While you might be ready for your little one to be done with diapers, she might not be there yet. Don't worry, says Dr. Ari Brown of Austin, author of Toddler 411. In fact, potty-training isn't considered delayed until a child is four years old! "Your child will be ready when she's ready. The two criteria for success: 1. Your child must be clued into the urge to go, not clued in that she has already gone; and 2. Your child must want to be clean. No matter how many M&M's you give her, it will not happen without the desire to be clean."
The toddler years are the time your child is trying to foster his independence, so a strict set of guidelines will only result in a power struggle, says Dr. Gwenn Schurgin O'Keeffe of Boston. "Don't impose your will on her. Instead, give her choices. Just like you have choices each day, offer her the same opportunity to make decisions for herself. So for dinner, offer up turkey or pasta--and let her decide which one to have. This way, she feels like she has some say in what she's eating, but you're still making sure she's getting something healthy for dinner."

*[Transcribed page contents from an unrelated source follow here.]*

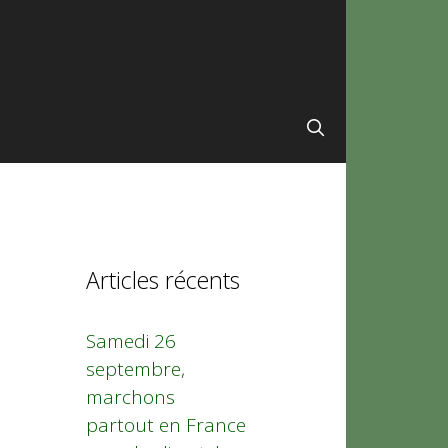
Articles récents
Samedi 26
septembre,
marchons
partout en France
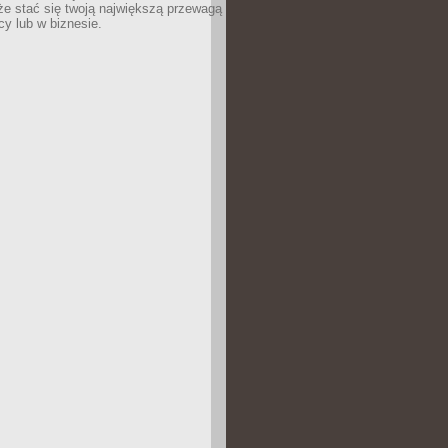
e stać się twoją największą przewagą
cy lub w biznesie.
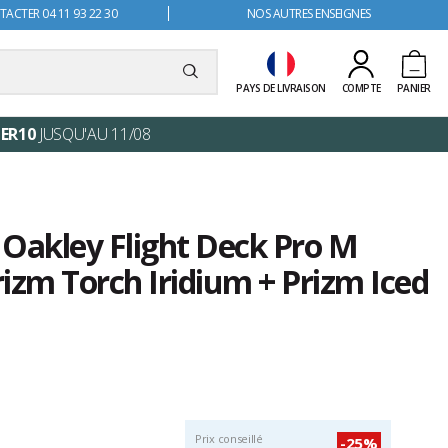
ACTER 04 11 93 22 30
NOS AUTRES ENSEIGNES
PAYS DE LIVRAISON
COMPTE
PANIER
ER10
JUSQU'AU 11/08
 Oakley Flight Deck Pro M
izm Torch Iridium + Prizm Iced
Prix conseillé
-25%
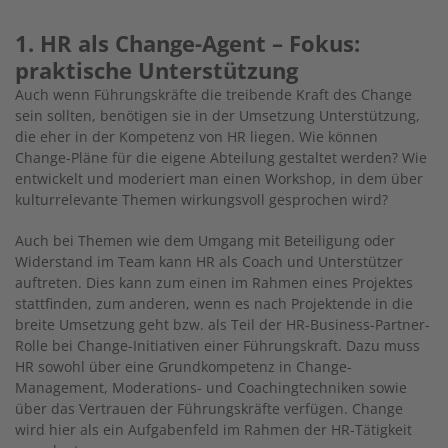
1. HR als Change-Agent – Fokus:
praktische Unterstützung
Auch wenn Führungskräfte die treibende Kraft des Change
sein sollten, benötigen sie in der Umsetzung Unterstützung,
die eher in der Kompetenz von HR liegen. Wie können
Change-Pläne für die eigene Abteilung gestaltet werden? Wie
entwickelt und moderiert man einen Workshop, in dem über
kulturrelevante Themen wirkungsvoll gesprochen wird?
Auch bei Themen wie dem Umgang mit Beteiligung oder
Widerstand im Team kann HR als Coach und Unterstützer
auftreten. Dies kann zum einen im Rahmen eines Projektes
stattfinden, zum anderen, wenn es nach Projektende in die
breite Umsetzung geht bzw. als Teil der HR-Business-Partner-
Rolle bei Change-Initiativen einer Führungskraft. Dazu muss
HR sowohl über eine Grundkompetenz in Change-
Management, Moderations- und Coachingtechniken sowie
über das Vertrauen der Führungskräfte verfügen. Change
wird hier als ein Aufgabenfeld im Rahmen der HR-Tätigkeit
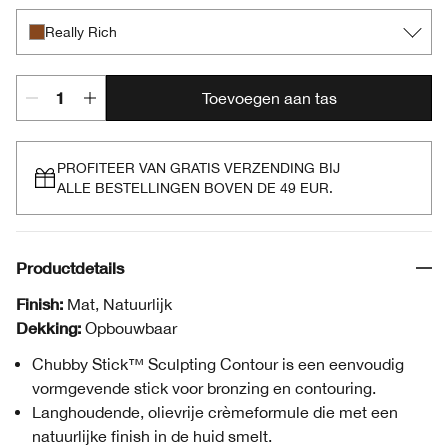
Really Rich
Toevoegen aan tas
PROFITEER VAN GRATIS VERZENDING BIJ
ALLE BESTELLINGEN BOVEN DE 49 EUR.
Productdetails
Finish:
Mat, Natuurlijk
Dekking:
Opbouwbaar
Chubby Stick™ Sculpting Contour is een eenvoudig
vormgevende stick voor bronzing en contouring.
Langhoudende, olievrije crèmeformule die met een
natuurlijke finish in de huid smelt.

We're all familiar with the importance of time-outs when a toddler misbehaves, but parents often forget to praise their child when she's doing the right thing, says Dr. Amanda Jackson of New Orleans. "We're so focused on trying to prevent bad behavior that we overlook the good stuff. But if you compliment kids when they're being good, they'll be more likely to repeat that behavior. So the next time your toddler puts away her toys or finishes her veggies without a hassle, give her plenty of verbal praise--along with a big kiss and hug!"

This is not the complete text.